BRIEF: Search the listing below for the string "Галерея" and copy every line where it occurs.
· · ·
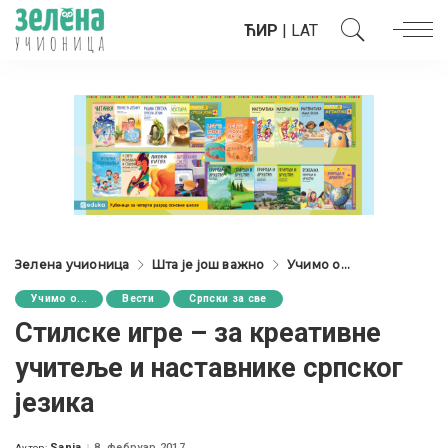
ЋИР
|
LAT
Зелена учионица
Шта је још важно
Учимо о...
Учимо о...
Вести
Српски за све
Стилске игре – за креативне
учитеље и наставнике српског
језика
Sanja
8. фебруар 2017.
Аутор:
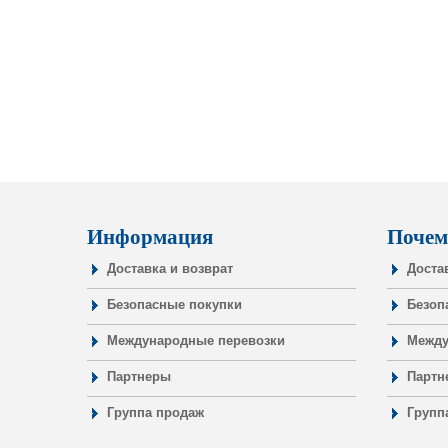
Информация
Почем
Доставка и возврат
Доста
Безопасные покупки
Безоп
Международные перевозки
Между
Партнеры
Партн
Группа продаж
Групп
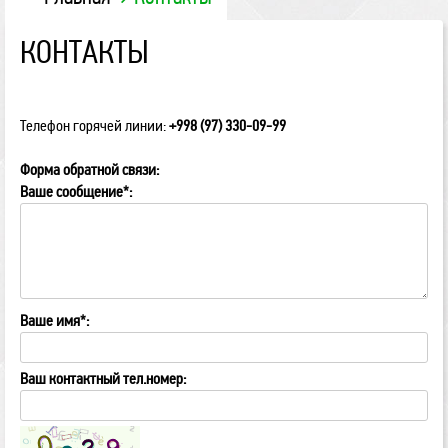
КОНТАКТЫ
Телефон горячей линии:
+998 (97) 330-09-99
Форма обратной связи:
Ваше сообщение
*
:
Ваше имя
*
:
Ваш контактный тел.номер:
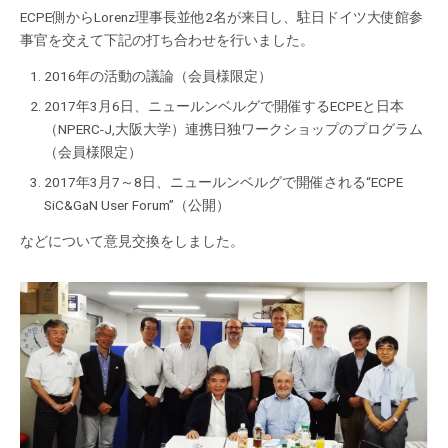
ECPE側からLorenz理事長並他2名が来日し、駐日ドイツ大使館参
事官を交えて下記の打ち合わせを行いました。
2016年の活動の議論（会員様限定）
2017年3月6日、ニュールンベルグで開催するECPEと日本
（NPERC-J,大阪大学）連携日独ワークショップのプログラム
（会員様限定）
2017年3月7～8日、ニュールンベルグで開催される“ECPE
SiC&GaN User Forum”（公開）
などについて意見交換をしました。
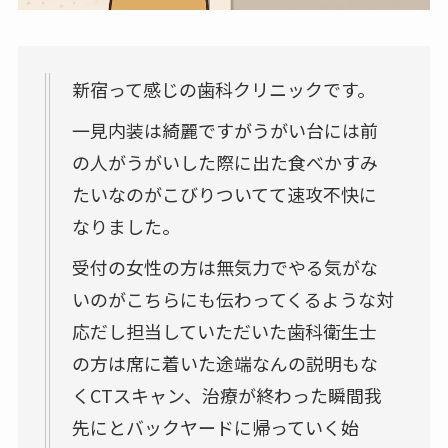
新宿って感じの歯科クリニックです。
一見内装は綺麗ですがうがい台には前
の人がうがいした際に出た食べかすみ
たいなのがこびりついてて速攻不快に
なりました。
受付の女性の方は無気力でやる気がな
いのがこちらにも伝わってくるような対
応だし担当していただいた歯科衛生士
の方は席に着いた途端なんの説明もな
くCTスキャン、治療が終わった瞬間我
先にとバックヤードに帰っていく始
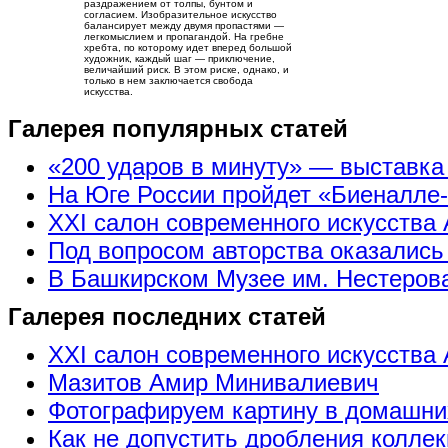
раздражением от толпы, бунтом и
согласием. Изобразительное искусство
балансирует между двумя пропастями —
легкомыслием и пропагандой. На гребне
хребта, по которому идет вперед большой
художник, каждый шаг — приключение,
величайший риск. В этом риске, однако, и
только в нем заключается свобода
искусства.
Галерея популярных статей
«200 ударов в минуту» — выставк
На Юге России пройдет «Биеналле
XXI салон современного искусства 
Под вопросом авторства оказались
В Башкирском Музее им. Нестерова
Галерея последних статей
XXI салон современного искусства 
Мазитов Амир Минивалиевич
Фотографируем картину в домашни
Как не допустить дробления коллек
· · ·
EXERCISE OUTPUT:
Галерея популярных статей
Галерея последних статей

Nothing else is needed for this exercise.